One of the controversial issues of immunomodulator therapy is the administration of interleukin-6, such as Tocilizumab, in COVID-19 management. Earlier, extensive studies were conducted regarding using Tocilizumab in the management of COVID-19 patients, of which some showed promising results in decreasing mortality rates. Further, published results of several clinical trials regarding the evaluation of the efficacy of Tocilizumab, such as the COVINTOC study, showed that the combination of the drug with standard care has achieved higher success in decreasing the risks of requiring mechanical ventilation or death, compared to the combination of a placebo and standard care. The subjects were hospitalized due to COVID-19 pneumonia and did not receive mechanical ventilation when enrolled in the study. However, the TOCIVID study showed no difference between the two groups in the total risk of death by any cause. (42)
Various studies have been conducted regarding the efficacy of Tocilizumab in transplant patients, each with different and contrary results. Some have reported lower mortality rates after using a combination of Tocilizumab with Hydroxychloroquine in COVID-19 patients who had received a kidney transplant or had received a liver transplant and required dialysis. However, retrospective studies have reported no significant decrease in mortality risk after using this drug, while also describing it as a safe drug to use for SOT patients.

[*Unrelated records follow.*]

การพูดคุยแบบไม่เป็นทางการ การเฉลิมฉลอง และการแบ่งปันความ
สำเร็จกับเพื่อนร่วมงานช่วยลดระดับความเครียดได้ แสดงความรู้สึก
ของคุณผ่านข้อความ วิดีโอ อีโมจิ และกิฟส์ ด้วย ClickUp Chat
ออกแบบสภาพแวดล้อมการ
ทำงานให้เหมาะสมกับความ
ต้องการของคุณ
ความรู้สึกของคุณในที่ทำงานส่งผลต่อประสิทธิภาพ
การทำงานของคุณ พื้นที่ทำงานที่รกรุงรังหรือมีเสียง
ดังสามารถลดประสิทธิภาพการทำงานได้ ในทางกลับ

Our results indicate that patients who were treated with Tocilizumab experienced a significantly lower duration of hospitalization duration in the hospital and ICUs and also lower mortality rates, however, without significantly affecting the need for mechanical ventilation. The risk of complication occurrences after drug administration was not higher than other therapy groups. The most probable reason behind diverse results between these studies is the basic differences in studies design; in which some studies were case reports, while some had a more extensive pool of patients. On the other hand, some of the studies, in the process of analyzing mortality rates among the groups who had not been treated with Remdesivir or Tocilizumab, have matched the patients based on critical mortality risk factors such as age, transplant type, and immunosuppressive regimen, while several considered this factor in their clinical trial. Also, there are differences in the onset of Tocilizumab administration and its enrolling requirements. In some studies, Tocilizumab was combined with high doses of corticosteroids and the drug administration had been started prior to intubation, while in some studies, the therapy had been started after patient intubation. Also, while some studies restricted mortality rates to its occurrence during hospitalization, several had followed up on the patients the mortality rates for 30 days after dismissing dates. (43)

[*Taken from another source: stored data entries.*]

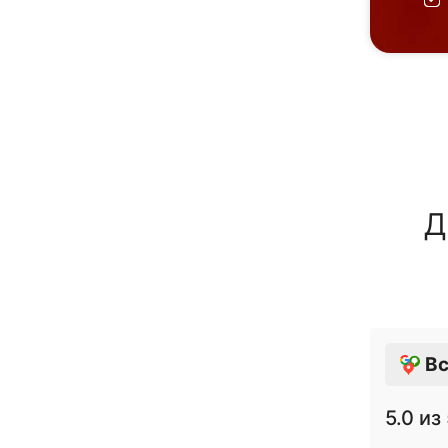
Д
Вс
5.0
из 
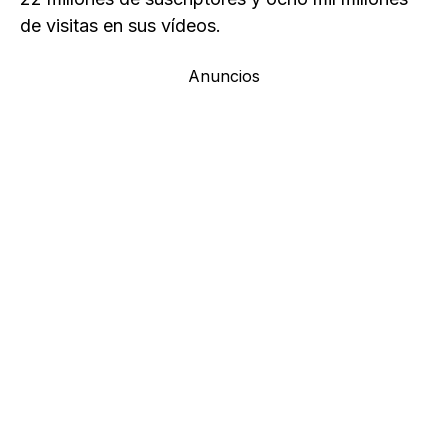
de visitas en sus vídeos.
Anuncios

Our study had several limitations. The retrospective method may include the risk of having false-positive results as well as overestimation. Due to this, it seems that designing a clinical trial to analyze the results related to the administration of anti-viral and immunomodulator drugs in transplant patients is critical. Our study only includes the results during the hospitalization period, and the patients haven’t been followed up after being discharged. For example, 28-day mortality and long-term complications were not evaluated. Another limitation was that there was no control group including the non-transplant infected patients. Therefore, the unique features of the transplant patient in terms of clinical symptoms, response to medications, and potential adverse effects of drugs could not be measured. Also, one of the factors influencing the reduction of mortality throughout the study timeline has been the more experienced medical staff in the field of management of patients with COVID-19, but it is somewhat difficult to assess the effect of this factor alone. Finally, in our study, some patients received multiple agents, and therefore the impact of each agent is difficult to tease out.